• **Work task**:
Where an entry holds an image, skip the image but reproduce the rest word for word.

==== Records for this exercise

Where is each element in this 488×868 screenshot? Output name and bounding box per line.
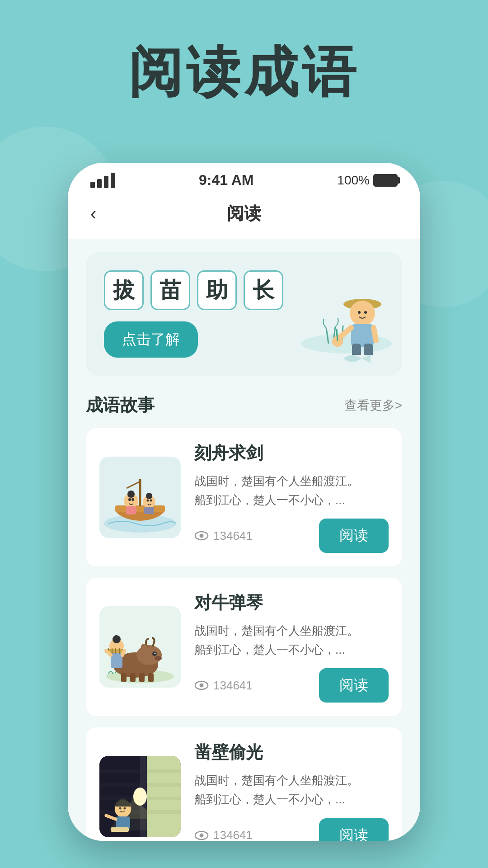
svg-point-24 <box>128 498 131 501</box>
svg-rect-26 <box>126 506 136 514</box>
svg-rect-70 <box>116 816 130 829</box>
svg-point-73 <box>114 800 132 816</box>
section-header: 成语故事 查看更多> <box>86 376 402 428</box>
svg-rect-75 <box>147 769 181 773</box>
card-footer-1: 134641 阅读 <box>194 519 389 553</box>
svg-point-8 <box>358 311 361 314</box>
story-content-3: 凿壁偷光 战国时，楚国有个人坐船渡江。船到江心，楚人一不小心，... 13464… <box>194 741 389 841</box>
eye-icon-2 <box>194 680 209 690</box>
eye-icon-3 <box>194 830 209 840</box>
status-time: 9:41 AM <box>199 172 254 189</box>
svg-point-7 <box>350 301 375 326</box>
read-button-2[interactable]: 阅读 <box>319 668 389 703</box>
story-title-3: 凿壁偷光 <box>194 741 389 764</box>
fish-decoration <box>339 349 375 371</box>
svg-point-25 <box>131 498 134 501</box>
svg-rect-45 <box>139 673 145 682</box>
phone-frame: 9:41 AM 100% ‹ 阅读 拔 苗 助 长 点击了解 <box>68 163 420 841</box>
svg-point-9 <box>364 311 367 314</box>
story-image-3 <box>99 756 181 837</box>
card-footer-3: 134641 阅读 <box>194 818 389 841</box>
idiom-char-1: 拔 <box>104 270 144 310</box>
svg-point-38 <box>136 645 162 665</box>
signal-bar-4 <box>111 173 115 188</box>
idiom-chars: 拔 苗 助 长 <box>104 270 283 310</box>
card-footer-2: 134641 阅读 <box>194 668 389 703</box>
story-views-1: 134641 <box>194 529 253 543</box>
svg-rect-76 <box>147 783 181 787</box>
svg-marker-17 <box>361 354 371 363</box>
read-button-1[interactable]: 阅读 <box>319 519 389 553</box>
svg-rect-44 <box>130 673 136 682</box>
svg-point-48 <box>113 635 121 643</box>
battery-icon <box>373 174 398 187</box>
section-title: 成语故事 <box>86 394 155 417</box>
svg-rect-61 <box>99 769 140 773</box>
battery-percent: 100% <box>337 173 370 188</box>
story-image-1 <box>99 457 181 538</box>
svg-rect-20 <box>115 505 165 512</box>
story-content-2: 对牛弹琴 战国时，楚国有个人坐船渡江。船到江心，楚人一不小心，... 13464… <box>194 591 389 703</box>
signal-icon <box>90 173 115 188</box>
idiom-char-2: 苗 <box>150 270 190 310</box>
svg-line-12 <box>374 328 376 340</box>
view-more-button[interactable]: 查看更多> <box>344 397 402 414</box>
back-button[interactable]: ‹ <box>90 203 96 224</box>
svg-point-58 <box>200 684 204 688</box>
story-image-2 <box>99 606 181 688</box>
nav-title: 阅读 <box>227 202 261 225</box>
banner-left: 拔 苗 助 长 点击了解 <box>104 270 283 358</box>
svg-point-34 <box>200 534 204 538</box>
idiom-char-3: 助 <box>197 270 237 310</box>
svg-point-40 <box>155 653 156 654</box>
svg-rect-46 <box>148 673 154 682</box>
story-content-1: 刻舟求剑 战国时，楚国有个人坐船渡江。船到江心，楚人一不小心，... 13464… <box>194 442 389 553</box>
svg-point-41 <box>155 656 162 660</box>
story-views-3: 134641 <box>194 828 253 841</box>
svg-line-16 <box>337 330 338 341</box>
svg-point-29 <box>147 500 149 502</box>
read-button-3[interactable]: 阅读 <box>319 818 389 841</box>
signal-bar-2 <box>97 179 102 188</box>
svg-rect-77 <box>147 797 181 800</box>
story-views-2: 134641 <box>194 679 253 693</box>
story-desc-1: 战国时，楚国有个人坐船渡江。船到江心，楚人一不小心，... <box>194 472 389 509</box>
svg-rect-10 <box>351 324 374 347</box>
svg-point-27 <box>127 491 135 498</box>
idiom-char-4: 长 <box>244 270 283 310</box>
story-desc-3: 战国时，楚国有个人坐船渡江。船到江心，楚人一不小心，... <box>194 771 389 809</box>
farmer-illustration <box>297 274 396 355</box>
story-title-1: 刻舟求剑 <box>194 442 389 465</box>
story-card-1: 刻舟求剑 战国时，楚国有个人坐船渡江。船到江心，楚人一不小心，... 13464… <box>86 428 402 566</box>
feature-banner: 拔 苗 助 长 点击了解 <box>86 252 402 376</box>
svg-rect-62 <box>99 783 140 787</box>
svg-line-56 <box>122 651 124 655</box>
eye-icon-1 <box>194 531 209 541</box>
learn-more-button[interactable]: 点击了解 <box>104 321 198 358</box>
svg-rect-31 <box>144 507 154 514</box>
battery-group: 100% <box>337 173 398 188</box>
story-card-3: 凿壁偷光 战国时，楚国有个人坐船渡江。船到江心，楚人一不小心，... 13464… <box>86 727 402 841</box>
svg-rect-72 <box>111 827 129 832</box>
story-card-2: 对牛弹琴 战国时，楚国有个人坐船渡江。船到江心，楚人一不小心，... 13464… <box>86 578 402 716</box>
nav-bar: ‹ 阅读 <box>68 193 420 239</box>
main-content: 拔 苗 助 长 点击了解 <box>68 239 420 841</box>
svg-point-80 <box>200 833 204 837</box>
hero-title: 阅读成语 <box>0 0 488 110</box>
status-bar: 9:41 AM 100% <box>68 163 420 193</box>
story-desc-2: 战国时，楚国有个人坐船渡江。船到江心，楚人一不小心，... <box>194 622 389 659</box>
signal-bar-1 <box>90 182 95 188</box>
svg-rect-43 <box>121 673 127 682</box>
signal-bar-3 <box>104 176 108 188</box>
svg-rect-78 <box>147 810 181 814</box>
svg-point-32 <box>146 493 152 499</box>
svg-point-30 <box>150 500 152 502</box>
story-title-2: 对牛弹琴 <box>194 591 389 614</box>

========

• **Output below**:
Where is each element in this 488×868 screenshot? Output name and bounding box per line.
svg-point-24 <box>128 498 131 501</box>
svg-rect-26 <box>126 506 136 514</box>
svg-rect-70 <box>116 816 130 829</box>
svg-point-73 <box>114 800 132 816</box>
section-header: 成语故事 查看更多> <box>86 376 402 428</box>
svg-rect-75 <box>147 769 181 773</box>
card-footer-1: 134641 阅读 <box>194 519 389 553</box>
svg-point-8 <box>358 311 361 314</box>
story-content-3: 凿壁偷光 战国时，楚国有个人坐船渡江。船到江心，楚人一不小心，... 13464… <box>194 741 389 841</box>
eye-icon-2 <box>194 680 209 690</box>
eye-icon-3 <box>194 830 209 840</box>
status-time: 9:41 AM <box>199 172 254 189</box>
svg-point-7 <box>350 301 375 326</box>
read-button-2[interactable]: 阅读 <box>319 668 389 703</box>
story-title-3: 凿壁偷光 <box>194 741 389 764</box>
fish-decoration <box>339 349 375 371</box>
svg-point-25 <box>131 498 134 501</box>
svg-rect-45 <box>139 673 145 682</box>
phone-frame: 9:41 AM 100% ‹ 阅读 拔 苗 助 长 点击了解 <box>68 163 420 841</box>
svg-point-9 <box>364 311 367 314</box>
story-image-3 <box>99 756 181 837</box>
card-footer-3: 134641 阅读 <box>194 818 389 841</box>
idiom-char-1: 拔 <box>104 270 144 310</box>
svg-point-38 <box>136 645 162 665</box>
signal-bar-4 <box>111 173 115 188</box>
idiom-chars: 拔 苗 助 长 <box>104 270 283 310</box>
card-footer-2: 134641 阅读 <box>194 668 389 703</box>
story-views-1: 134641 <box>194 529 253 543</box>
svg-rect-76 <box>147 783 181 787</box>
svg-marker-17 <box>361 354 371 363</box>
read-button-1[interactable]: 阅读 <box>319 519 389 553</box>
svg-rect-44 <box>130 673 136 682</box>
svg-point-48 <box>113 635 121 643</box>
battery-icon <box>373 174 398 187</box>
section-title: 成语故事 <box>86 394 155 417</box>
svg-rect-61 <box>99 769 140 773</box>
battery-percent: 100% <box>337 173 370 188</box>
story-image-1 <box>99 457 181 538</box>
svg-rect-20 <box>115 505 165 512</box>
story-content-2: 对牛弹琴 战国时，楚国有个人坐船渡江。船到江心，楚人一不小心，... 13464… <box>194 591 389 703</box>
signal-icon <box>90 173 115 188</box>
idiom-char-2: 苗 <box>150 270 190 310</box>
svg-line-12 <box>374 328 376 340</box>
view-more-button[interactable]: 查看更多> <box>344 397 402 414</box>
back-button[interactable]: ‹ <box>90 203 96 224</box>
svg-point-58 <box>200 684 204 688</box>
story-image-2 <box>99 606 181 688</box>
nav-title: 阅读 <box>227 202 261 225</box>
banner-left: 拔 苗 助 长 点击了解 <box>104 270 283 358</box>
svg-point-34 <box>200 534 204 538</box>
idiom-char-3: 助 <box>197 270 237 310</box>
svg-point-40 <box>155 653 156 654</box>
svg-rect-46 <box>148 673 154 682</box>
story-content-1: 刻舟求剑 战国时，楚国有个人坐船渡江。船到江心，楚人一不小心，... 13464… <box>194 442 389 553</box>
svg-point-41 <box>155 656 162 660</box>
story-views-3: 134641 <box>194 828 253 841</box>
svg-line-16 <box>337 330 338 341</box>
svg-point-29 <box>147 500 149 502</box>
read-button-3[interactable]: 阅读 <box>319 818 389 841</box>
signal-bar-2 <box>97 179 102 188</box>
svg-rect-77 <box>147 797 181 800</box>
story-views-2: 134641 <box>194 679 253 693</box>
story-desc-1: 战国时，楚国有个人坐船渡江。船到江心，楚人一不小心，... <box>194 472 389 509</box>
svg-rect-10 <box>351 324 374 347</box>
svg-point-27 <box>127 491 135 498</box>
idiom-char-4: 长 <box>244 270 283 310</box>
story-desc-3: 战国时，楚国有个人坐船渡江。船到江心，楚人一不小心，... <box>194 771 389 809</box>
farmer-illustration <box>297 274 396 355</box>
story-title-1: 刻舟求剑 <box>194 442 389 465</box>
story-card-1: 刻舟求剑 战国时，楚国有个人坐船渡江。船到江心，楚人一不小心，... 13464… <box>86 428 402 566</box>
feature-banner: 拔 苗 助 长 点击了解 <box>86 252 402 376</box>
svg-rect-62 <box>99 783 140 787</box>
svg-line-56 <box>122 651 124 655</box>
eye-icon-1 <box>194 531 209 541</box>
learn-more-button[interactable]: 点击了解 <box>104 321 198 358</box>
svg-rect-31 <box>144 507 154 514</box>
battery-group: 100% <box>337 173 398 188</box>
story-card-3: 凿壁偷光 战国时，楚国有个人坐船渡江。船到江心，楚人一不小心，... 13464… <box>86 727 402 841</box>
svg-rect-72 <box>111 827 129 832</box>
story-card-2: 对牛弹琴 战国时，楚国有个人坐船渡江。船到江心，楚人一不小心，... 13464… <box>86 578 402 716</box>
nav-bar: ‹ 阅读 <box>68 193 420 239</box>
main-content: 拔 苗 助 长 点击了解 <box>68 239 420 841</box>
svg-point-80 <box>200 833 204 837</box>
hero-title: 阅读成语 <box>0 0 488 110</box>
status-bar: 9:41 AM 100% <box>68 163 420 193</box>
story-desc-2: 战国时，楚国有个人坐船渡江。船到江心，楚人一不小心，... <box>194 622 389 659</box>
signal-bar-1 <box>90 182 95 188</box>
svg-rect-43 <box>121 673 127 682</box>
signal-bar-3 <box>104 176 108 188</box>
svg-rect-78 <box>147 810 181 814</box>
svg-point-32 <box>146 493 152 499</box>
svg-point-30 <box>150 500 152 502</box>
story-title-2: 对牛弹琴 <box>194 591 389 614</box>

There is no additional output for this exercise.